Demise of hedge funds “greatly exaggerated”

Australia’s $43-billion hedge fund industry has survived the global financial crisis intact and has moved back into a “growth trajectory,” according to one of the judges at this year’s Hedge Fund of the Year Awards.

Matthew Jeremy, the managing director of Caravel Consulting Services, said the awards – led by overall winner, the BlackRock Australian Equity Market Neutral Fund – shows that the industry had learned from the losses of the last few years and had adopted “new processes to deal with challenging circumstances.”

“I think the industry has responded well to investor concerns on issues such as transparency, liquidity and governance, and is just now going from strength to strength,” said Jeremy.

“It’s been a hard couple of years for the industry and I think the awards show that things are coming back, and that is evidenced by the really good returns produced by the award winners.”

 

The best and the rest

Judges said that market-neutral and global-macro strategies dominated performance in a year that had been unforgiving to stock pickers.

Good sector calls “had separated the best from the rest,” judges said.

BlackRock’s Australian Equity Market Neutral Fund received double honours, winning the Hedge Fund of the Year and Best Market Neutral Fund awards.
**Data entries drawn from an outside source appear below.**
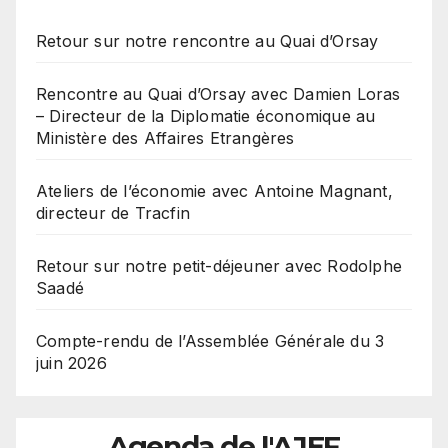
Retour sur notre rencontre au Quai d’Orsay
Rencontre au Quai d’Orsay avec Damien Loras
– Directeur de la Diplomatie économique au
Ministère des Affaires Etrangères
Ateliers de l’économie avec Antoine Magnant,
directeur de Tracfin
Retour sur notre petit-déjeuner avec Rodolphe
Saadé
Compte-rendu de l’Assemblée Générale du 3
juin 2026
Agenda de l'AJEF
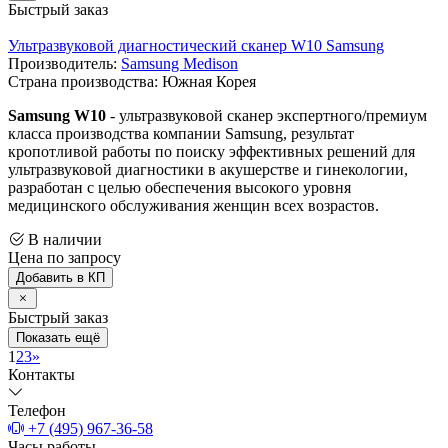
Быстрый заказ
Ультразвуковой диагностический сканер W10 Samsung
Производитель:
Samsung Medison
Страна производства: Южная Корея
Samsung W10
- ультразвуковой сканер экспертного/премиум
класса производства компании Samsung, результат
кропотливой работы по поиску эффективных решений для
ультразвуковой диагностики в акушерстве и гинекологии,
разработан с целью обеспечения высокого уровня
медицинского обслуживания женщин всех возрастов.
В наличии
Цена по запросу
Добавить в КП
Быстрый заказ
Показать ещё
1
2
3
»
Контакты
Телефон
+7 (495) 967-36-58
Часы работы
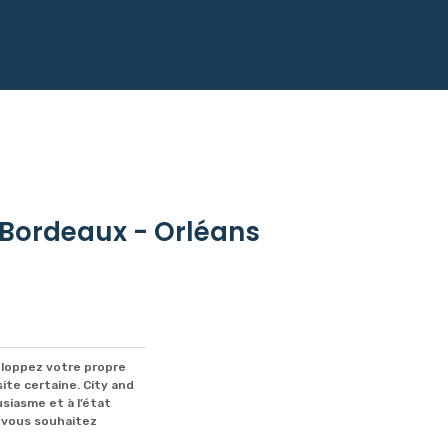
- Bordeaux - Orléans
eloppez votre propre
te certaine. City and
siasme et à l’état
, vous souhaitez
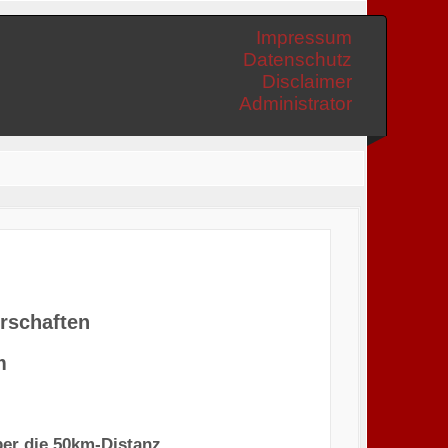
Impressum
Datenschutz
Disclaimer
Administrator
rschaften
m
er die 50km-Distanz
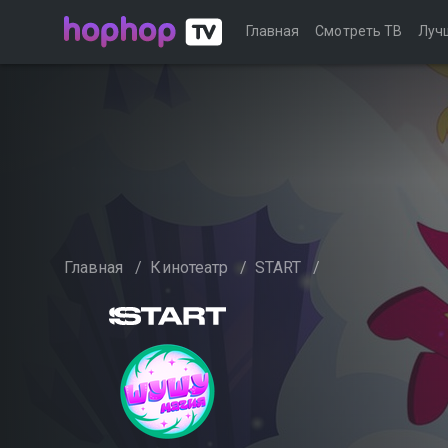
Главная
Смотреть ТВ
Луч
Главная
/
Кинотеатр
/
START
/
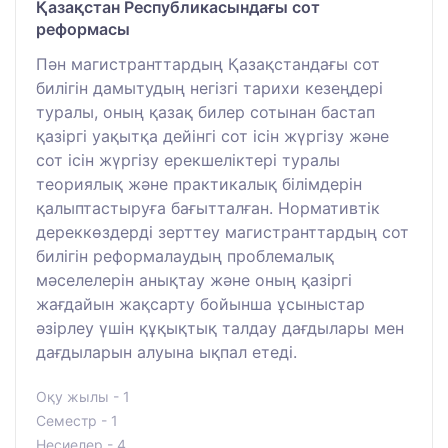
Қазақстан Республикасындағы сот
реформасы
Пән магистранттардың Қазақстандағы сот
билігін дамытудың негізгі тарихи кезеңдері
туралы, оның қазақ билер сотынан бастап
қазіргі уақытқа дейінгі сот ісін жүргізу және
сот ісін жүргізу ерекшеліктері туралы
теориялық және практикалық білімдерін
қалыптастыруға бағытталған. Нормативтік
дереккөздерді зерттеу магистранттардың сот
билігін реформалаудың проблемалық
мәселелерін анықтау және оның қазіргі
жағдайын жақсарту бойынша ұсыныстар
әзірлеу үшін құқықтық талдау дағдылары мен
дағдыларын алуына ықпал етеді.
Оқу жылы - 1
Семестр - 1
Несиелер - 4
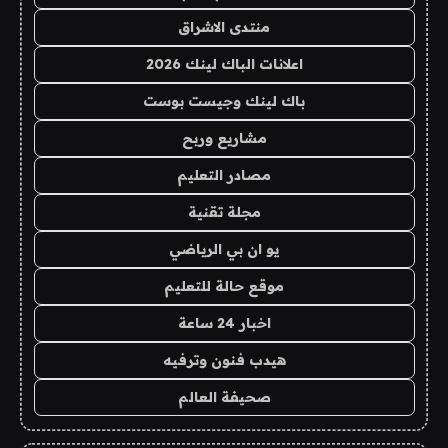
منتدى الاشراق
اعلانات الباك لينك 2026
باك لينك وجيست بوست
مشاريع وربح
مصادر التعليم
مجلة تقنية
يو ان بي الرياضي
موقع حالة للتعليم
اخبار 24 ساعة
هيدب فنون وترفيه
صحيفة العالم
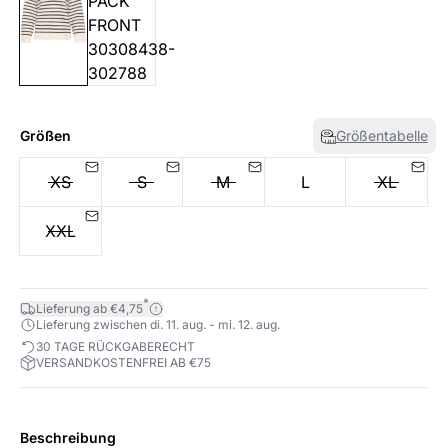
Größen
Größentabelle
XS
S
M
L
XL
XXL
*
Lieferung ab €4,75
Lieferung zwischen di. 11. aug. - mi. 12. aug.
30 TAGE RÜCKGABERECHT
VERSANDKOSTENFREI AB €75
Beschreibung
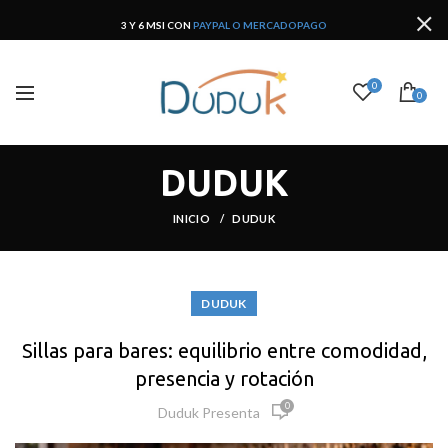
3 Y 6 MSI CON
PAYPAL O MERCADOPAGO
0
0
DUDUK
INICIO
DUDUK
DUDUK
Sillas para bares: equilibrio entre comodidad,
presencia y rotación
0
Duduk Presenta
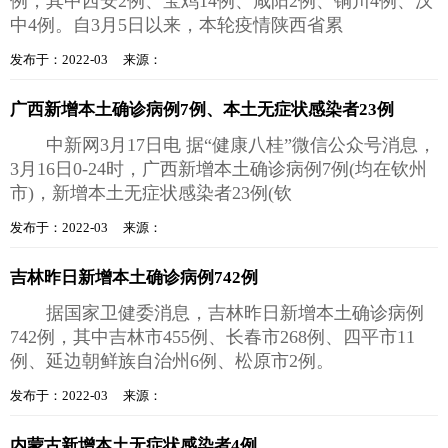
例，其中西安2例、宝鸡14例、咸阳2例、铜川4例、汉
中4例。自3月5日以来，本轮疫情陕西省累
发布于：2022-03 来源：
广西新增本土确诊病例7例、本土无症状感染者23例
中新网3月17日电 据“健康八桂”微信公众号消息，
3月16日0-24时，广西新增本土确诊病例7例(均在钦州
市)，新增本土无症状感染者23例(钦
发布于：2022-03 来源：
吉林昨日新增本土确诊病例742例
据国家卫健委消息，吉林昨日新增本土确诊病例
742例，其中吉林市455例、长春市268例、四平市11
例、延边朝鲜族自治州6例、松原市2例。
发布于：2022-03 来源：
内蒙古新增本土无症状感染者4例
The wholesale fund delivered 22.49 per cent annualised returns gross of fees over two years to June 30.

Other winners across the 10 categories included the Optimal Australian Absolute Trust, which won the Best Long Short and Absolute Fund, and the GMO Systematic Global Macro Trust.

Several managers, Aurora, Optimal, GMO, Kapstream, Imperia, and Pengana, were backing up as winners from last year.

The annual Hedge Funds Rock awards event raised over $130,000 for the nominated charity, Cure Our Kids.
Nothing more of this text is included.